54 Replies to “Episode guide: This is MST3K (Special)”

  1. pondoscp says:

    Paul Chaplin, the unsung member of Best Brains. He doesn’t get nearly the credit he deserves. I bet he’s written some of all of our favorite lines, and he’s always funny in a skit.


  2. Luther Heggs aka Number 6 says:

    Yeah, I agree. Chaplin is definitely a well hidden riff current in the MST3K ocean.

    You can see the sparkle in his (very very young pizza delivery boy age) eyes and those vibes like he’s thinking all the time but playing it cool.

    As for Penn, he just strikes me as the older version of your average D&D Dungeon Master you had as a friend in 1979, and though it’s now 1991, he looks very much the same.

    No more. No less. Always carrying a big purple velvet bag filled with dice and Kentucky Fried Chicken coupons to be used in the next campaign.

    I’ve said too much.


  3. Luther Heggs aka Number 6 says:


    That really is a damn fine and timeless turtle neck shirt. It really popped – like a more evolved form of the Nehru jacket craze of the 60s/70s.

    Tom Servo: Trace, you are due back on the Space 1999 set.

    Crow: Prescient fashions for men. By Crow.


  4. PALADIN says:

    I still enjoy this lil` special….

    When it was originally aired, I liked the insider bits with The Brains, but disdained the Host bits with Penn Jillette. At the time, what irritated me most that Jillette was not merely narrating, but PARTICIPATING by being ‘on screen’ and in a theater setting, heckling himself on the screen.

    The overall effect is that Penn Jillette was supposed to be representing ‘The MST Fan’; apparently a slovenly, bellicose Couch Potato with a gratingly nasal voice.

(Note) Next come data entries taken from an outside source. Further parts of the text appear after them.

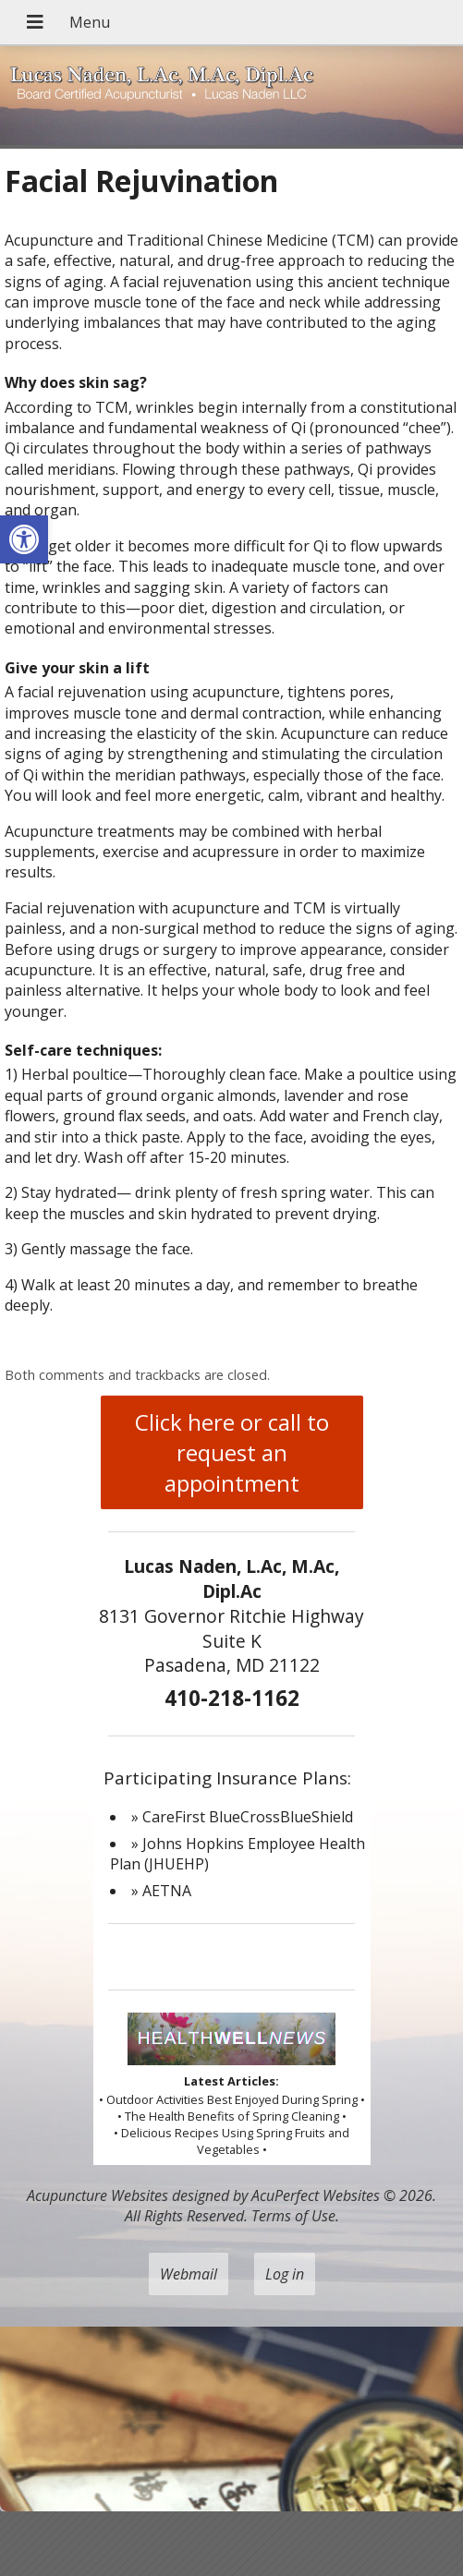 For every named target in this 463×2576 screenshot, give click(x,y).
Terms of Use (293, 2216)
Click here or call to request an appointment (232, 1452)
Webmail (188, 2274)
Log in (284, 2274)
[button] (24, 539)
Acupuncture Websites (97, 2195) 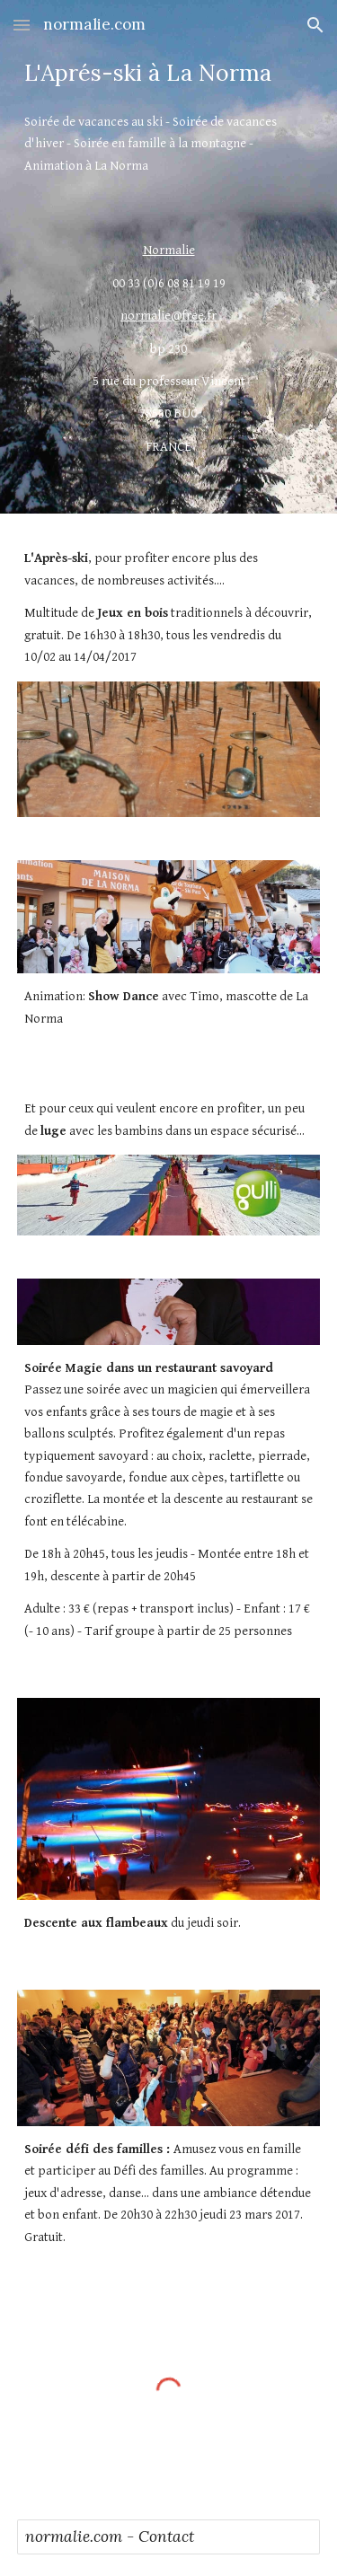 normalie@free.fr (168, 315)
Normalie (169, 250)
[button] (21, 24)
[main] (169, 73) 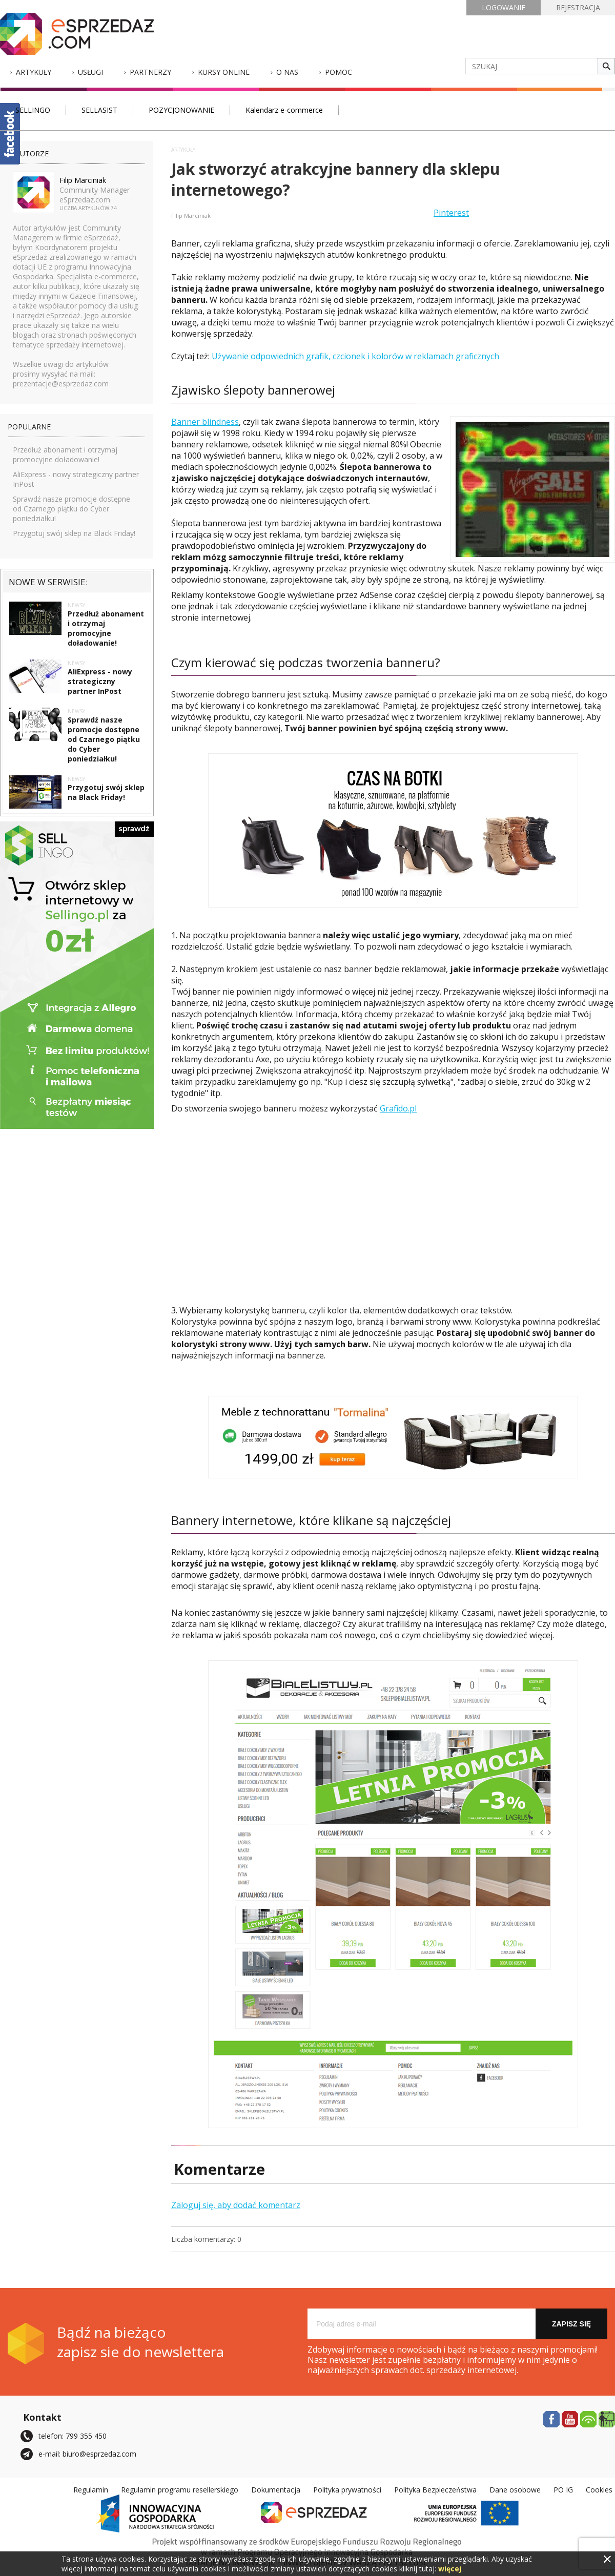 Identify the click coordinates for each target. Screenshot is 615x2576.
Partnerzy (150, 72)
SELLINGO (32, 110)
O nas (287, 72)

Gee… Thanks So Much for putting a ‘face’ on our fandom. (Where is Bjo Trimble when you need her?)

    Over the years, whenever I would see ‘This Is MST’, I began to just accept and ignore Penn Jillette as simply ‘being there’…much like Death and Taxes.
    The documentary has aged well and now is great for seeing The Brains all fresh-faced and eagerly making the show in it`s prime. I have it cached as an after-ep extra on some of the MST eps that I lovingly transferred to DVD some years back. I re-view ‘This Is MST’ when it coincidentally appears after an episode. I never actually ‘go looking for it’….it`s just there…Just like Penn Jillette.